While Iranian kings had minted coins from the early Achaemenid period, the Sasanian dynasty mastered the art of coin-making. The first Sasanian coins were minted by Ardashir I after his rebellion against the Arsacids. He modified the Arsacid design, placing an anchoring image on each side: a royal portrait on the obverse and a Zoroastrian fire altar flanked by soldiers on the reverse. By doing so, he created a clear association between state and “church,” or more accurately, the office of the king and the Zoroastrian faith. Ardashir's successors used this template for their own coins, though each modified it in some way to reflect his accomplishments and values. While the fire altar image remained largely unchanged, the royal portraits evolved to mark each new reign. Incoming Sasanian monarchs chose a new crown for themselves, often featuring architectural, animal, or astral symbols. The minor differences between the royal crowns make each member of the dynasty easily identifiable (check out our "Activities" page to view a chart depicting every Sasanian crown).

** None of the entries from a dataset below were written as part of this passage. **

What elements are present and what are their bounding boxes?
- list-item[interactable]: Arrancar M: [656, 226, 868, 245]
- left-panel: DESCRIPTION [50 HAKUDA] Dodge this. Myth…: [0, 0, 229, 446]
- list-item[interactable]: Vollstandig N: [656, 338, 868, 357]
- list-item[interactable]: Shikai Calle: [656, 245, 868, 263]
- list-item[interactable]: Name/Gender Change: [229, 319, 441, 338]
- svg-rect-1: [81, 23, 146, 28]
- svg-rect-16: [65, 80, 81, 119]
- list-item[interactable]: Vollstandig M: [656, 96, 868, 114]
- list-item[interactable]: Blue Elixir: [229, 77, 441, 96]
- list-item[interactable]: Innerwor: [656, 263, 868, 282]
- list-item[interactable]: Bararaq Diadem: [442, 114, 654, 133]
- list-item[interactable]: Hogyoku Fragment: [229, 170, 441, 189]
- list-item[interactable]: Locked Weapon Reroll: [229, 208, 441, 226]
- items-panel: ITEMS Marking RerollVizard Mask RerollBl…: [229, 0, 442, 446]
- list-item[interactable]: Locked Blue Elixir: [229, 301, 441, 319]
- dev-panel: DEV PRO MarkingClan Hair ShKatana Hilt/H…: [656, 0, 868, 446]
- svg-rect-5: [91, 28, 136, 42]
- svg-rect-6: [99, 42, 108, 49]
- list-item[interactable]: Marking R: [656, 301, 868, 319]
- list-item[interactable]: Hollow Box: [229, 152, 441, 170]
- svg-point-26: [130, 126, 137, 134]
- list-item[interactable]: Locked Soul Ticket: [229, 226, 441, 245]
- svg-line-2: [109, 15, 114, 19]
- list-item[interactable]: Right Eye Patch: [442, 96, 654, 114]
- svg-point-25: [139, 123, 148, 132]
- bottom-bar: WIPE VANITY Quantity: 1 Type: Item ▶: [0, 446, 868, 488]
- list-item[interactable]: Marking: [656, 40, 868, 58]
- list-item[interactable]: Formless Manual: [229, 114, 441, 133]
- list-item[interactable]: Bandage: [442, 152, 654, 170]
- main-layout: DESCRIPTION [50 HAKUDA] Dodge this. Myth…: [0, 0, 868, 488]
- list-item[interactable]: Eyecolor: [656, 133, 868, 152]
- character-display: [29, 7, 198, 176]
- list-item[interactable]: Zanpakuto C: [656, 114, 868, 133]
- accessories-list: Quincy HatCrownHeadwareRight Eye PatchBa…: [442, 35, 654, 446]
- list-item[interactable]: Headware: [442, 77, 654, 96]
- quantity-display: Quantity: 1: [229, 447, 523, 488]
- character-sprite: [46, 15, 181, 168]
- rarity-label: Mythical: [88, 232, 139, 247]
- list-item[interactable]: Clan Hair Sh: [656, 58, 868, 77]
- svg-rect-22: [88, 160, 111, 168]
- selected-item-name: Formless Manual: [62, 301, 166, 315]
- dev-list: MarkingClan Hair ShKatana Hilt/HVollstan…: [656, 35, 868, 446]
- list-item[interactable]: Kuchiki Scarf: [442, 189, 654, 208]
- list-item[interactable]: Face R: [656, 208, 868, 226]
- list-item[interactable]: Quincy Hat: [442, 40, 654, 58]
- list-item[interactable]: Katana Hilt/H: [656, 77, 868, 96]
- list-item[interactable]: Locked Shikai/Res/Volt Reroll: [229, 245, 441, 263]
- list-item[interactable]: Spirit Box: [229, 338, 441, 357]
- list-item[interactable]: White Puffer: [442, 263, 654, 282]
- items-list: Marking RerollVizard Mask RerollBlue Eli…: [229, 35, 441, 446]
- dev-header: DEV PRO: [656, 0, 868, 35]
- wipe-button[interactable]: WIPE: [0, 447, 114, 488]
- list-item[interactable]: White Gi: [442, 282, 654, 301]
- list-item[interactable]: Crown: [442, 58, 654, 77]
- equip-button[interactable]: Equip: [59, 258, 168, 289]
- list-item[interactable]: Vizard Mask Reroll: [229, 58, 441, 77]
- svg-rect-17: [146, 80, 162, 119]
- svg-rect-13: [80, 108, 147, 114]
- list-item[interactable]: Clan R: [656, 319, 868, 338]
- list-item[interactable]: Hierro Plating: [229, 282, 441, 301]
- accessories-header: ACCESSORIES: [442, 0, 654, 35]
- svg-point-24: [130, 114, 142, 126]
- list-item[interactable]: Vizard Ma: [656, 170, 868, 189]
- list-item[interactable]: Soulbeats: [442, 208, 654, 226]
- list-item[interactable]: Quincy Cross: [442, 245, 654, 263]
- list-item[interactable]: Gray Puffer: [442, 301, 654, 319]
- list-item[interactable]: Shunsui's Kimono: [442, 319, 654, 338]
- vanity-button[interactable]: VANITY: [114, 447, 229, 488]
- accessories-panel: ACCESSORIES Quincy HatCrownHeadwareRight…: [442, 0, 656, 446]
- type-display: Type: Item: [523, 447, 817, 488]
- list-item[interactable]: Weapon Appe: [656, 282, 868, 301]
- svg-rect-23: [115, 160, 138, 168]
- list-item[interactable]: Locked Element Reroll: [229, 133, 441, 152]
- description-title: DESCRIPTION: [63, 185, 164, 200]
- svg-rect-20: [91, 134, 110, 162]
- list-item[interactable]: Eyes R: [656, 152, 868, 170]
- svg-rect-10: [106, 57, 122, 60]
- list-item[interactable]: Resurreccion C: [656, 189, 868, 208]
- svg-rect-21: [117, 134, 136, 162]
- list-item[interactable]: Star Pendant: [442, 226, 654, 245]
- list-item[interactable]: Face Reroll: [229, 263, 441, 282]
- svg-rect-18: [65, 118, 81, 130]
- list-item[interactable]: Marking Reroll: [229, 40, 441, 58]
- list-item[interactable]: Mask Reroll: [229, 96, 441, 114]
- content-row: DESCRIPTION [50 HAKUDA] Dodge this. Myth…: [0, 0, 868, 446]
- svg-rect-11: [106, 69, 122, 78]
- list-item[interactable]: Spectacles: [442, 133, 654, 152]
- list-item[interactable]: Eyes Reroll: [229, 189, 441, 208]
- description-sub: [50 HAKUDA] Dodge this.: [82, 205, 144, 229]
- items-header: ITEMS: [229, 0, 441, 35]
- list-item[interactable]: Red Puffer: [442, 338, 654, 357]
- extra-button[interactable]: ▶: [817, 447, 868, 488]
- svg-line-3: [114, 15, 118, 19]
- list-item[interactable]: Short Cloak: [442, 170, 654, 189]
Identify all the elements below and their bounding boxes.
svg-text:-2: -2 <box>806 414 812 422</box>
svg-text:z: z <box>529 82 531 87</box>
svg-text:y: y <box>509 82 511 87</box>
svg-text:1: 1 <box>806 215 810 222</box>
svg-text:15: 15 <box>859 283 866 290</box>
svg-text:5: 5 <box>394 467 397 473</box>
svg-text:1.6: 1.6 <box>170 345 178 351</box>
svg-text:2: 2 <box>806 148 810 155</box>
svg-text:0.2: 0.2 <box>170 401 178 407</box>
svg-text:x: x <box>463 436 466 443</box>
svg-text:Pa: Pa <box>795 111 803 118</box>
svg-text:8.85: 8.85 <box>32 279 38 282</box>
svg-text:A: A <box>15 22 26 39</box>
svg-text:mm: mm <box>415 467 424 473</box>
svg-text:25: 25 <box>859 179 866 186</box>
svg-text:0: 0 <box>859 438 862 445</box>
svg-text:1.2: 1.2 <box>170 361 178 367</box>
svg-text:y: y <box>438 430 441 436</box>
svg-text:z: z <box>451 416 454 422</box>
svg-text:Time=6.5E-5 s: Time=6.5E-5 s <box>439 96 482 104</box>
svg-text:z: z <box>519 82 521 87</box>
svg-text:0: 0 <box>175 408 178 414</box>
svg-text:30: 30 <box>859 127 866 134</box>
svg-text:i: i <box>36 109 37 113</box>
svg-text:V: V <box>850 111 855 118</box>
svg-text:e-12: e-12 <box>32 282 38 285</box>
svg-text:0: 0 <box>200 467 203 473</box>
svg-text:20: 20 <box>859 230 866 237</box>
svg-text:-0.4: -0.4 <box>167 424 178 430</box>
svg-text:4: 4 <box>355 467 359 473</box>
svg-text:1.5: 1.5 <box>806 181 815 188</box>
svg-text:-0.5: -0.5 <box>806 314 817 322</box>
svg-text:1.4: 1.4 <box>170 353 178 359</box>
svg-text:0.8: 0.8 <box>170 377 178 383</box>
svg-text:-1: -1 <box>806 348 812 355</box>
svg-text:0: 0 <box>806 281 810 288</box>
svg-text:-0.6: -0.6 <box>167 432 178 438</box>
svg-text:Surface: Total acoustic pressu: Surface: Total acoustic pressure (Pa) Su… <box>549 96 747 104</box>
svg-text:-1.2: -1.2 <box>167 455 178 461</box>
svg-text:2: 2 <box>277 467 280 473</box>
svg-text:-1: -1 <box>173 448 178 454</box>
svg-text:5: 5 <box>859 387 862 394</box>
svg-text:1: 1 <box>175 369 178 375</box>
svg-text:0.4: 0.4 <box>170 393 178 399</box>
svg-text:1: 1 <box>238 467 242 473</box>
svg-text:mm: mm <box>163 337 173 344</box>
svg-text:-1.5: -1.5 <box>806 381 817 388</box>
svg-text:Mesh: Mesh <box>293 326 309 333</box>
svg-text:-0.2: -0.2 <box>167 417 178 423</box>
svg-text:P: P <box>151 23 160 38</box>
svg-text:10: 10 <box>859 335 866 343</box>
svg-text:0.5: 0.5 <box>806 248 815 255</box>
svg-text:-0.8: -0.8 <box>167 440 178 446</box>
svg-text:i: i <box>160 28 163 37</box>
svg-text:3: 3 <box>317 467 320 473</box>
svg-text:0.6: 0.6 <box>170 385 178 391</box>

The Sasanians built a sophisticated mint network to produce their coins. Under their rule, coin minting operations were highly centralized. This is reflected not only in the unique designs created for every ruler, but also in the remarkable consistency found throughout the Sasanian monetary system. In addition to stylistic benchmarks, Sasanian coins were nearly identical in terms of design, denomination, material, and weight. The only thing differentiating a coin minted in the empire's western regions from one minted in the east was the "mint mark" - an abbreviation, in Pahlavi (Middle Persian), of the coin's place of origin. The increasing number of mints which were established and incorporated into the coin-minting network, demonstrated the organizational efficiency and administrative power wielded by the Sasanian king and his court.